Of course it doesn't, depending on what you mean by "aim." A great deal of what art represents and signifies isn't a result of conscious "aim." The more abstract arts such as music may not aim at anything but delightful and satisfying form, but that is far from from a meaningless objective. The perception and love of form is fundamental to our very natures as conscious beings, and so the play of form, both as the abstract expression of mental activity and as the representation of human gesture, utterance, and the trajectories of emotion, is a primary focus in the music we call "classical." Popular music tends to go no further into the exploration of form than it needs to in order to get its explicit message across.

I also can think of many popular songs that deal explicitly in issues that classical music only rarely touches if at all. They don't last as long as some classical music (of which Sturgeon tells us accurately 90% of which is crap) due to the fact that another song comes along to displace it,
Popular art is almost always explicitly about something, namely the concerns, events, fashions and sensibilities of its time. That's one reason why it tends to be - though it needn't be - more time-bound, more ephemeral. Classical music often ensures its longevity partly by not being explicitly "about" anything, though it may definitely be about something not, or only roughly, describable.

What is more profound that the realization that humankind is driving the world's wildlife into extinction through environmental vandalism? Listen to Ian & Sylvia's Antelope. Listen to PJ Harvey's album Let England Shake. There are innumerable songs about good love, bad love, and everything in between, with the music well tuned to the lyrics. Even songs about life and death (of all things)! The Blues. Cante flamenco.
Again, explicit "aboutness" does nothing in the long run to ensure music's attractiveness beyond its time and place. It may have the opposite effect by limiting the precious flow of ideas from the artist's subconscious and so narrowing the "aim" of the work and its possible meaning for listeners, present and future.

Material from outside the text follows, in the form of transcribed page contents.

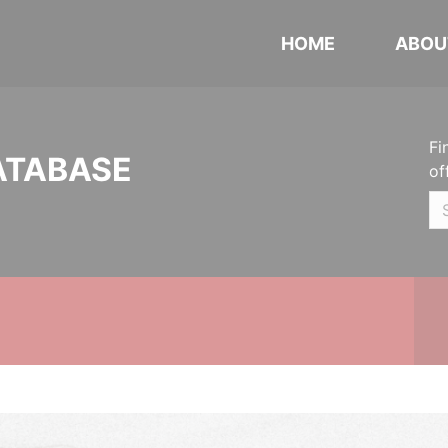
HOME
ABOU
Fi
ATABASE
of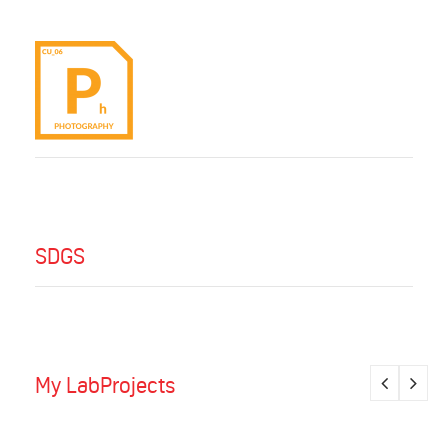
SDGS
My LabProjects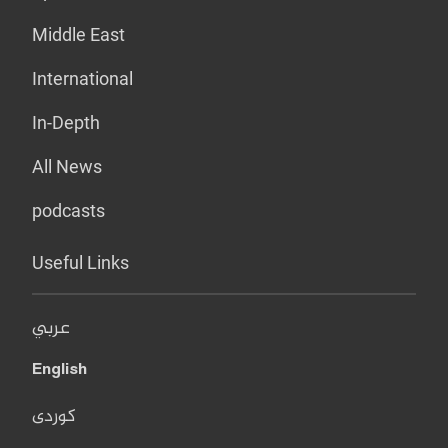
Middle East
International
In-Depth
All News
podcasts
Useful Links
عربي
English
کوردی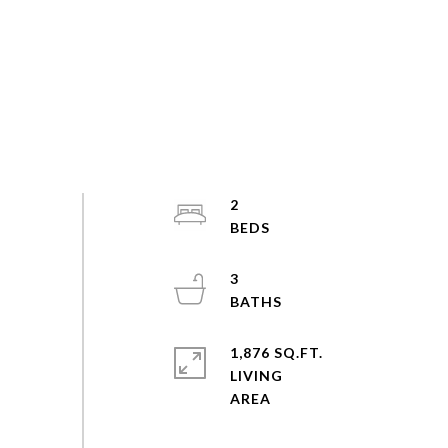
2
3
1,876 SQ.FT.
LIVING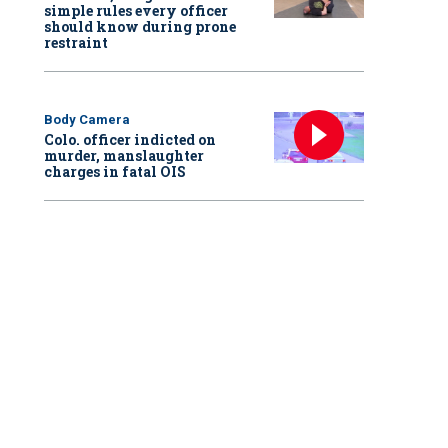
simple rules every officer
should know during prone
restraint
Body Camera
Colo. officer indicted on
murder, manslaughter
charges in fatal OIS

The longevity of CM is largely the staying power of its audience, attuned as they are to hearing the favored old familiar melodies over and over. That and the intellectual/social panache of being counted among the Best and Brightest People. That includes me, though I certainly also love the music--among many musics--very much. I await somebody telling me that I cannot possibly love CM as much as they do or as it is correct to do so.
What a load of #@$%&*$#.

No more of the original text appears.